The benchmark third-month July contract on the Bursa Malaysia Derivatives Exchange ended down 43 ringgit at 2,160 ringgit ($630) a ton, after hitting a low of 2,154 ringgit.
The market is down today because of the slide in soybean oil prices, one dealer said. Also, the stronger ringgit is contributing to the decline in prices. But traders said the market would remain healthy because of the strong global demand for edible oils and tight supplies at home.
Right now, the market is going through a healthy correction but it will be supported by strong exports and weak supplies, said another trader.
Malaysian palm oil has gained more than 8 per cent this year despite falling since Tuesday.
The commodity surged 40 per cent last year, boosted by biodiesel demand, and analysts expect the market to rise around 20 per cent this year.
But Hamburg-based oilseeds analysts Oil World said palm oil prices are likely to fall as current high levels will make it less attractive especially for biofuel production.
Other traded months fell between 25 and 48 ringgit in overall trade of 19,853 lots of 25 tons each. The Chicago Board of Trade soyaoil futures fell in electronictrading during Asian hours. May soyaoil shed 0.22 cent to 31.65 cents a lb.
Malaysian palm oil often tracks the US soyaoil market because both commodities are used in products ranging from food and cosmetics to biodiesel.
A stronger ringgit against the dollar makes the ringgit-based commodity more expensive for overseas buyers.
Malaysia's exports are picking up after months of slowdown because of strong demand from the world's top buyers, China and India.
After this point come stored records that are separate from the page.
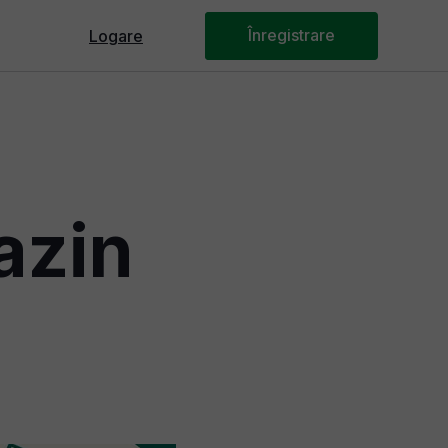
Înregistrare
Logare
Panoul Webmaster
azin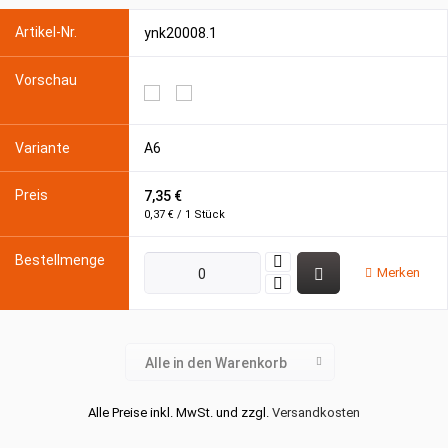
ynk20008.1
A6
7,35 €
0,37 € / 1 Stück
Merken
Alle in den Warenkorb
Alle Preise inkl. MwSt. und zzgl.
Versandkosten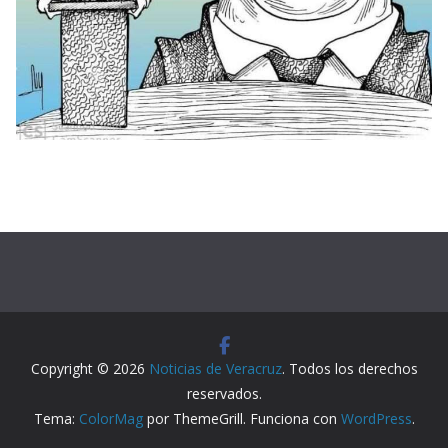
Copyright © 2026
Noticias de Veracruz
. Todos los derechos
reservados.
Tema:
ColorMag
por ThemeGrill. Funciona con
WordPress
.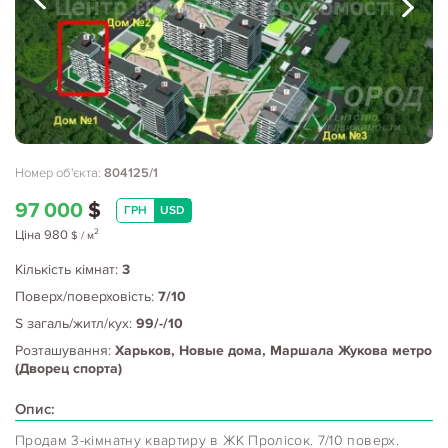
Номер об'єкта:
804125/1
97 000
$
ГРН
USD
2
Ціна
980
$
/ м
Кількість кімнат:
3
Поверх/поверховість:
7/10
S загаль/житл/кух:
99/-/10
Розташування:
Харьков, Новые дома, Маршала Жукова метро
(Дворец спорта)
Опис:
Продам 3-кімнатну квартиру в ЖК Пролісок. 7/10 поверх.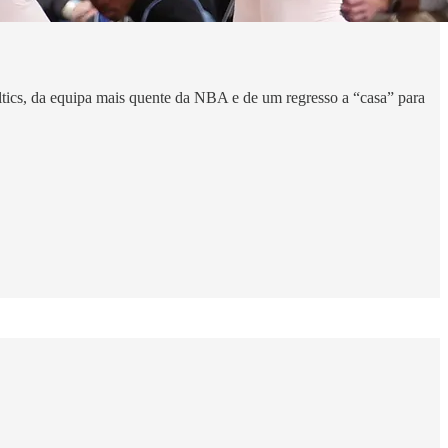
tics, da equipa mais quente da NBA e de um regresso a “casa” para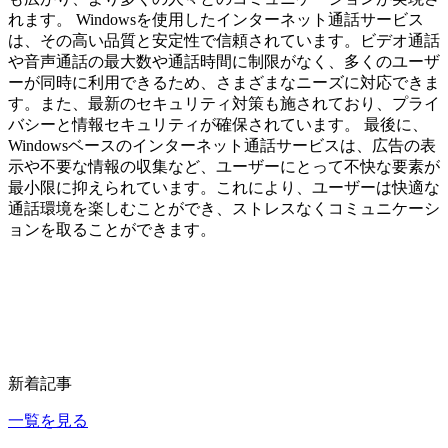
れます。 Windowsを使用したインターネット通話サービス
は、その高い品質と安定性で信頼されています。ビデオ通話
や音声通話の最大数や通話時間に制限がなく、多くのユーザ
ーが同時に利用できるため、さまざまなニーズに対応できま
す。また、最新のセキュリティ対策も施されており、プライ
バシーと情報セキュリティが確保されています。 最後に、
Windowsベースのインターネット通話サービスは、広告の表
示や不要な情報の収集など、ユーザーにとって不快な要素が
最小限に抑えられています。これにより、ユーザーは快適な
通話環境を楽しむことができ、ストレスなくコミュニケーシ
ョンを取ることができます。
新着記事
一覧を見る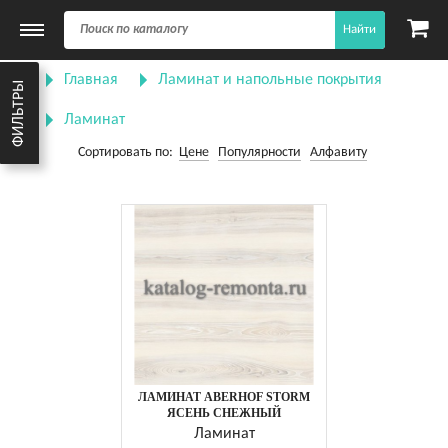
Найти
Главная
Ламинат и напольные покрытия
ФИЛЬТРЫ
Ламинат
Сортировать по:
Цене
Популярности
Алфавиту
ЛАМИНАТ ABERHOF STORM
ЯСЕНЬ СНЕЖНЫЙ
Ламинат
Exports of Malaysian palm oil products for April 1-15 rose 47 per cent to 666,793 ton from 454,791 tons shipped between March 1 and 15, cargo surveyor Intertek Testing Services said.
Another cargo surveyor, Societe Generale de Surveillance, said exports during the period rose 29.3 per cent to 642,492 tons from a month ago.
Malaysia's end-March palm oil stocks fell 10.6 per cent to 1.34 million tons while exports jumped almost 30 per cent during the month and production failed to keep pace, the Malaysian Palm Oil Board said.
Traders said refiners in southern and central Malaysia were facing shortages because of a sharp fall in imports from neighbouring Indonesia.
They estimated Malaysia's palm oil imports from Indonesia in January and February slipped to around 37,000 tons from about 300,000 during the corresponding months in 2006.
In the physical market, crude palm oil for April shipment in the southern region was quoted at 2,275/2,285 ringgit a ton.